SoftBank has made a profit for the second quarter in a row as the Japanese conglomerate seeks to capitalise on UK chip designer Arm’s surging valuation and build a war chest for its push into artificial intelligence.

The group recorded a net profit of ¥231bn ($1.5bn) in the quarter to the end of March, beating analysts’ expectations of a ¥23.3bn profit, according to S&P Capital IQ.

However, the fourth-quarter results did not make up for a weak start to the year, with the group falling to a full-year net loss of ¥227.6bn. SoftBank last made an annual profit in the fiscal year ending March 2021, when the Covid-19 pandemic supercharged tech stocks.

Despite the full-year loss, analysts and investors are increasingly confident that SoftBank founder Masayoshi Son will develop an aggressive AI strategy based around its UK subsidiary Arm, of which it owns 90 per cent.

“Arm is central to our AI shift . . . so Arm and the portfolio companies should create a new ecosystem going forward,” said Yoshimitsu Goto, SoftBank’s chief financial officer, on Monday. “That is our view and expectation.”

Goto added that “to keep changing is the biggest risk hedge our company can take”, underlining SoftBank’s intent to keep investing in AI.
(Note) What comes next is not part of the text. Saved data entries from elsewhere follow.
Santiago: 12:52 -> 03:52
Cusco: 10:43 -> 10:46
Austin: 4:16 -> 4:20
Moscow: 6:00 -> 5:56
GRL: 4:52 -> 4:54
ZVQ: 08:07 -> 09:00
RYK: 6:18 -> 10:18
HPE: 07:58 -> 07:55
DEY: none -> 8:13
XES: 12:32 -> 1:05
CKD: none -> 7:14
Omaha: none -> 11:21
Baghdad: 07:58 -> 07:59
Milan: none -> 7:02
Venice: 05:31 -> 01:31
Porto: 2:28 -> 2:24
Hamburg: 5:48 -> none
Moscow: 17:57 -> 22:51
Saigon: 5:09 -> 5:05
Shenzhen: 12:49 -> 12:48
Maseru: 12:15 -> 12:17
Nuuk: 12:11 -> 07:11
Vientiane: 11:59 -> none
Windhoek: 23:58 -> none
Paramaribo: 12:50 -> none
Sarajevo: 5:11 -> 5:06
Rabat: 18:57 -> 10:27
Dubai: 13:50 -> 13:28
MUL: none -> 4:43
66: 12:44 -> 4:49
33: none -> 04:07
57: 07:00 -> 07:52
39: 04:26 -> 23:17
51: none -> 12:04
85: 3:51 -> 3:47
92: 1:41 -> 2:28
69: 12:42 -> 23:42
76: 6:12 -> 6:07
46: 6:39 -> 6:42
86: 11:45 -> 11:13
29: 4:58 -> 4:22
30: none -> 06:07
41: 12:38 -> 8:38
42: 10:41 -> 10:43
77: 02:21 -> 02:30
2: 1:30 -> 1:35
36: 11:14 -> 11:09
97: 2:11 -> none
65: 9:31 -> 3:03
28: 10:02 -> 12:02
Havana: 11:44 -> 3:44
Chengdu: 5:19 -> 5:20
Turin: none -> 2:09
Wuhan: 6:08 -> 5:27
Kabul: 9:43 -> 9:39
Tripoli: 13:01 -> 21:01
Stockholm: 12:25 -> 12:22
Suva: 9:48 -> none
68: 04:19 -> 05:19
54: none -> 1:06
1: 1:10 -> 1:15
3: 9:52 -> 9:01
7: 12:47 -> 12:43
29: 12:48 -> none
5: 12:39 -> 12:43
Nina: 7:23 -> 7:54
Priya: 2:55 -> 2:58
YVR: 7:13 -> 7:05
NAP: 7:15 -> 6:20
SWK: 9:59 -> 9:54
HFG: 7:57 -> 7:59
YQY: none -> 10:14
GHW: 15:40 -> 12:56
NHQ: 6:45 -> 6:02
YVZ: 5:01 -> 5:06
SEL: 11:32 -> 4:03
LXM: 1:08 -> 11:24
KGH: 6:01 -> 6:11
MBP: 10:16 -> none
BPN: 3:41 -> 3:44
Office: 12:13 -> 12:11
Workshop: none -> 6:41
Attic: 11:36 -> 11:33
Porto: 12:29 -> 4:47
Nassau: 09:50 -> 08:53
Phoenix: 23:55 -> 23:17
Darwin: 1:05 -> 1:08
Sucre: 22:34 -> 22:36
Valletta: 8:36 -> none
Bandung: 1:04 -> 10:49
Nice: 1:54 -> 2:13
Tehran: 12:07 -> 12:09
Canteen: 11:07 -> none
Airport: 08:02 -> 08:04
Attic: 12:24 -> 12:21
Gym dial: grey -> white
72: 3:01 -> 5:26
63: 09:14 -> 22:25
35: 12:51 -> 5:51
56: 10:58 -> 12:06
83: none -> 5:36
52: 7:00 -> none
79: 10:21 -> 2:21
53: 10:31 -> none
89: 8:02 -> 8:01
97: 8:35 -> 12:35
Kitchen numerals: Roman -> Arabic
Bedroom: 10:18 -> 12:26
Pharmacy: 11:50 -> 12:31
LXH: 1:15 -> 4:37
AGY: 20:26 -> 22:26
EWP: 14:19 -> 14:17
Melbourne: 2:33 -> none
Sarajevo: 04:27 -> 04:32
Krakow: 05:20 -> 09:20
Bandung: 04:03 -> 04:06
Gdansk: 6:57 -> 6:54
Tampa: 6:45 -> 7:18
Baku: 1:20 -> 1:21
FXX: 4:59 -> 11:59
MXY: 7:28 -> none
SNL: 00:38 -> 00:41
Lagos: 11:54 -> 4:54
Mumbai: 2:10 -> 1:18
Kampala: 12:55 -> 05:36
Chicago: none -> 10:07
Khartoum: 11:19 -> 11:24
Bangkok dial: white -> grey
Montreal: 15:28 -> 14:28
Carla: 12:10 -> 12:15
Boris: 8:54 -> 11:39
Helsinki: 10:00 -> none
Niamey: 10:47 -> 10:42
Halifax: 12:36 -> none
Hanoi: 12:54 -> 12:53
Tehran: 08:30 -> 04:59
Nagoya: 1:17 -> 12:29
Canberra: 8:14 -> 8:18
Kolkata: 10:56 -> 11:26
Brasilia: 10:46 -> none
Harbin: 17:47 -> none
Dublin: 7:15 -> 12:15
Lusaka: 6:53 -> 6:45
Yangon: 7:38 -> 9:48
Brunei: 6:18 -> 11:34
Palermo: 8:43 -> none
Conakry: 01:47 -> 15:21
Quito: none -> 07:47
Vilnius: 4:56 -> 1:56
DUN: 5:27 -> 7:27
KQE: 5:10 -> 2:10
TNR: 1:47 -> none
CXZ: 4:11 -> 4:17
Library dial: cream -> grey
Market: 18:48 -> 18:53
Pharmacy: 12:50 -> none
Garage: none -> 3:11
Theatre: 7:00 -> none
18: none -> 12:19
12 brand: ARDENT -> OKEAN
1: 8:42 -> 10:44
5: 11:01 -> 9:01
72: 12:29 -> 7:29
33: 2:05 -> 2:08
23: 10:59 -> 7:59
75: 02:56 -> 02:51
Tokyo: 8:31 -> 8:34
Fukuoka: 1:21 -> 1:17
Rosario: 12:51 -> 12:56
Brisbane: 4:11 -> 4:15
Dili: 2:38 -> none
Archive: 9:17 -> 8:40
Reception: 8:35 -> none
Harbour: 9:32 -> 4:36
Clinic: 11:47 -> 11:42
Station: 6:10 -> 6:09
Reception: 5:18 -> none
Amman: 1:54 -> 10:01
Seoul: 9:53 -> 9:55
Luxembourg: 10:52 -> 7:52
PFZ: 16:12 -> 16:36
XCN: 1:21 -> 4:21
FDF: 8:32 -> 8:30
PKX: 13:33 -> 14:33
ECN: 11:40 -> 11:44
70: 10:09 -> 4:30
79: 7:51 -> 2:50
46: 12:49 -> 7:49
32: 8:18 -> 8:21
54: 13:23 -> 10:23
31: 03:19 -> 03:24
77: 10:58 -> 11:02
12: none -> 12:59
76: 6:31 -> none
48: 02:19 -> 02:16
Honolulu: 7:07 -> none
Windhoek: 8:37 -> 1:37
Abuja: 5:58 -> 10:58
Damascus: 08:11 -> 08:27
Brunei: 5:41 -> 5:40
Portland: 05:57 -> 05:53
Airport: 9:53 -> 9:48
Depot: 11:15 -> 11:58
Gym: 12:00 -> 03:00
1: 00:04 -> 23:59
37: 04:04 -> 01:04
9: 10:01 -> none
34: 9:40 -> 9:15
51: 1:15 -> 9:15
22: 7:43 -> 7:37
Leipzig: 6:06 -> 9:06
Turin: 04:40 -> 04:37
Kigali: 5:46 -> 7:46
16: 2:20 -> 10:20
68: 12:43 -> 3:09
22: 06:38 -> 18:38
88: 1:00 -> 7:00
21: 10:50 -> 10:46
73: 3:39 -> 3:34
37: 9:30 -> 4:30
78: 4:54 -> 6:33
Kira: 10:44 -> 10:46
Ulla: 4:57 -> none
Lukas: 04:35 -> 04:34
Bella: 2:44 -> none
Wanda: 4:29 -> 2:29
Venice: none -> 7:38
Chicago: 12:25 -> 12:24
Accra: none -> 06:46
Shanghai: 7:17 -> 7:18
Last year, Son, who has stepped back from presenting SoftBank’s earnings, said the company was ready to go on the “counteroffensive” after nearly three years of asset sales and hoarding cash.

The Japanese group has sold down billions of dollars in investments made by its Vision Funds — which made an investment loss of ¥57.5bn in the fourth quarter — building up a store of dry powder that it can deploy. The group had ¥6.2tn of cash on hand at the end of March.

“The key takeaway is they are selling a lot more than they are investing. The expectation is they are building a war chest, probably for AI, but they are well positioned to start investing wherever they wish,” said Kirk Boodry, a SoftBank analyst at Astris Advisory in Tokyo.

Arm is central to Son’s plans, with SoftBank planning to reposition its strategy around the chip designer, which has been one of the biggest beneficiaries of an AI spending boom since it listed on Nasdaq in September.

“The share price is still driven by Arm,” said Boodry.

The Financial Times reported last year that Arm was developing its own chip to showcase the capabilities of its designs. On Sunday, the Nikkei newspaper reported that Arm and SoftBank might move beyond chip design into production. SoftBank’s Goto did not comment on the report.

“We have great coverage, and, and don’t feel like [moving beyond chip design is] something that’s necessary,” Arm’s chief financial officer Jason Childs told journalists during the results presentation in Tokyo.

The group is doing some AI deals through SoftBank instead of the Vision Funds in order to avoid the need for an exit, said Goto.

SoftBank last week led an investment of more than $1bn in UK self-driving car start-up Wayve in its search for AI investments.

Although Vision Fund executives were responsible for assessing and valuing Wayve, the money for the deal came from SoftBank rather than its Vision Funds. The investment was signed off by Son, which executives said was due to the deal’s size and AI theme.